* _DATA FOR THE TASK_:
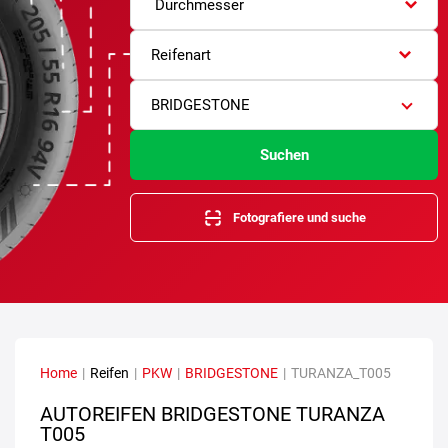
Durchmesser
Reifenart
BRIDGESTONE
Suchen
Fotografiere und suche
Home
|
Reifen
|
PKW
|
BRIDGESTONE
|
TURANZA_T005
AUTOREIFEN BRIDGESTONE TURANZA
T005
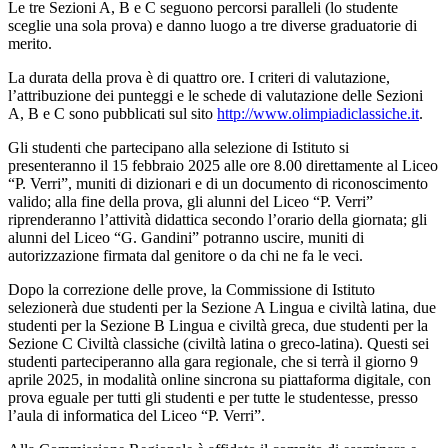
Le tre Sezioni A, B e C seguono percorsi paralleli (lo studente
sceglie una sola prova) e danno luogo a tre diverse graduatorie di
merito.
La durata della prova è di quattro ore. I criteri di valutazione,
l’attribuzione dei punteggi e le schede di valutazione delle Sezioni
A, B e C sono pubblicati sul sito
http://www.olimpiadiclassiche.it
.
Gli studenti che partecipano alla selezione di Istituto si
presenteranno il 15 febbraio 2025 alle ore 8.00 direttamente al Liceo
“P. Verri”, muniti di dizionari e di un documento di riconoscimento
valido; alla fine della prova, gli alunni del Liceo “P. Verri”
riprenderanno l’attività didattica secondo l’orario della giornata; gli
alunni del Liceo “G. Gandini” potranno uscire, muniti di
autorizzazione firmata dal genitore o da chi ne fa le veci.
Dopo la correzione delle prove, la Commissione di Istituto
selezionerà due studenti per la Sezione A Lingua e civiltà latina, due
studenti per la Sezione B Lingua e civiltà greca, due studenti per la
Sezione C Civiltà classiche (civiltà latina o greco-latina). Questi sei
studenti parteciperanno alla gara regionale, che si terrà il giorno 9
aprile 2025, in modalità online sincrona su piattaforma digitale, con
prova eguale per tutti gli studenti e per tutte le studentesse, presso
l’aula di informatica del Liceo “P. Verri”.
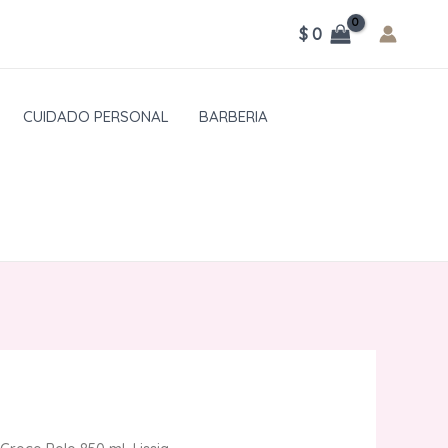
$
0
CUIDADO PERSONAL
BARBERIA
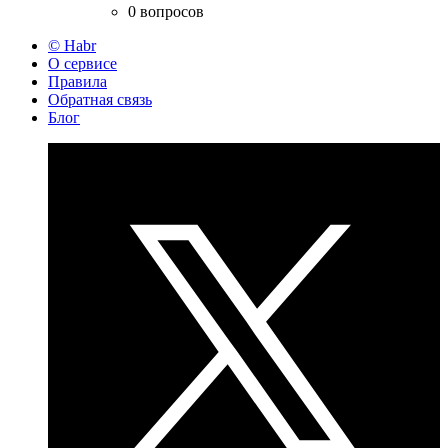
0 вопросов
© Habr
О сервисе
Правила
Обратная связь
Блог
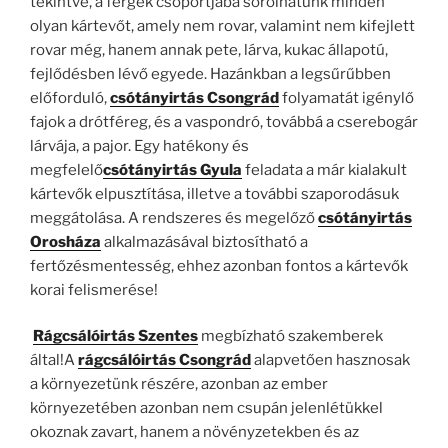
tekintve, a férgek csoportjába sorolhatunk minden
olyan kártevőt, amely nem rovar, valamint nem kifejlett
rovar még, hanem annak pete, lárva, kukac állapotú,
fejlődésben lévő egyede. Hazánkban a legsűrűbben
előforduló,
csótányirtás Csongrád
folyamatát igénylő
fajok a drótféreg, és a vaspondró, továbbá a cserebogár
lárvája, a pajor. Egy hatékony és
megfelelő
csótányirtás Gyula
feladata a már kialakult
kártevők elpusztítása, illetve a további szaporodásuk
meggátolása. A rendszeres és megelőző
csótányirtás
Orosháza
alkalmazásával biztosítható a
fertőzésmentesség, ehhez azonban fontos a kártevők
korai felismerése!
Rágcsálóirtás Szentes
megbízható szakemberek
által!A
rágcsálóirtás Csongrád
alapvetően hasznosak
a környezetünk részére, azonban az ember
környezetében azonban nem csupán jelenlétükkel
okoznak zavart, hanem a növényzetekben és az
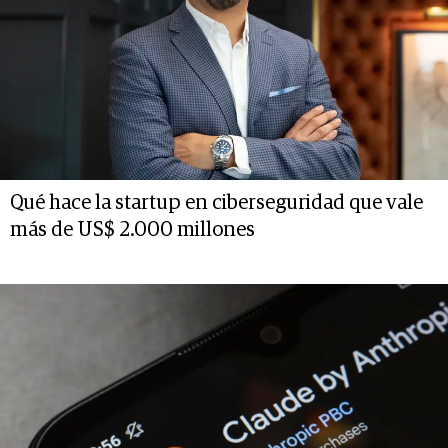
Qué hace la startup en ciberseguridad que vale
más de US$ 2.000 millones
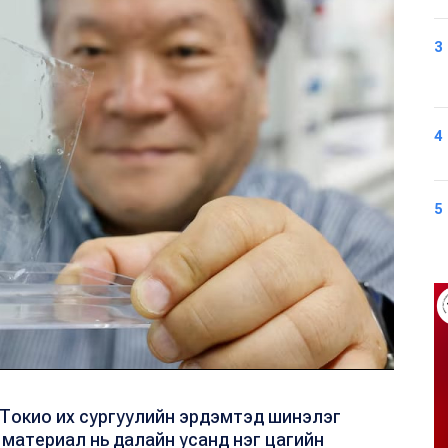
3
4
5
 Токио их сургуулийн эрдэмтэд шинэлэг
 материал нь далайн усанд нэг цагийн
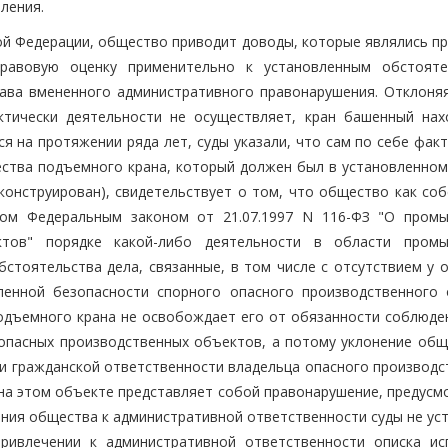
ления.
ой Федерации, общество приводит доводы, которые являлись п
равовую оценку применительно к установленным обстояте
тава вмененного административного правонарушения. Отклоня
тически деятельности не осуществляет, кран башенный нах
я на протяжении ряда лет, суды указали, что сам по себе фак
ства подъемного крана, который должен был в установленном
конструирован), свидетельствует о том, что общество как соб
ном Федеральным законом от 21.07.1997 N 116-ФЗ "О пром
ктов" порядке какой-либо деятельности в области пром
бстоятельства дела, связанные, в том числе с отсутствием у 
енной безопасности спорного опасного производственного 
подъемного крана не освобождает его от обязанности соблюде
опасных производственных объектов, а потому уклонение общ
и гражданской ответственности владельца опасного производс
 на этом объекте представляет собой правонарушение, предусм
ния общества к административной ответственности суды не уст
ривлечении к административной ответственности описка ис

* _EXERCISE AIM_: Using the listing above, return all lines where the word "Lingua" occurs.

* _WRITTEN RESPONSE_:
selezionerà due studenti per la Sezione A Lingua e civiltà latina, due
studenti per la Sezione B Lingua e civiltà greca, due studenti per la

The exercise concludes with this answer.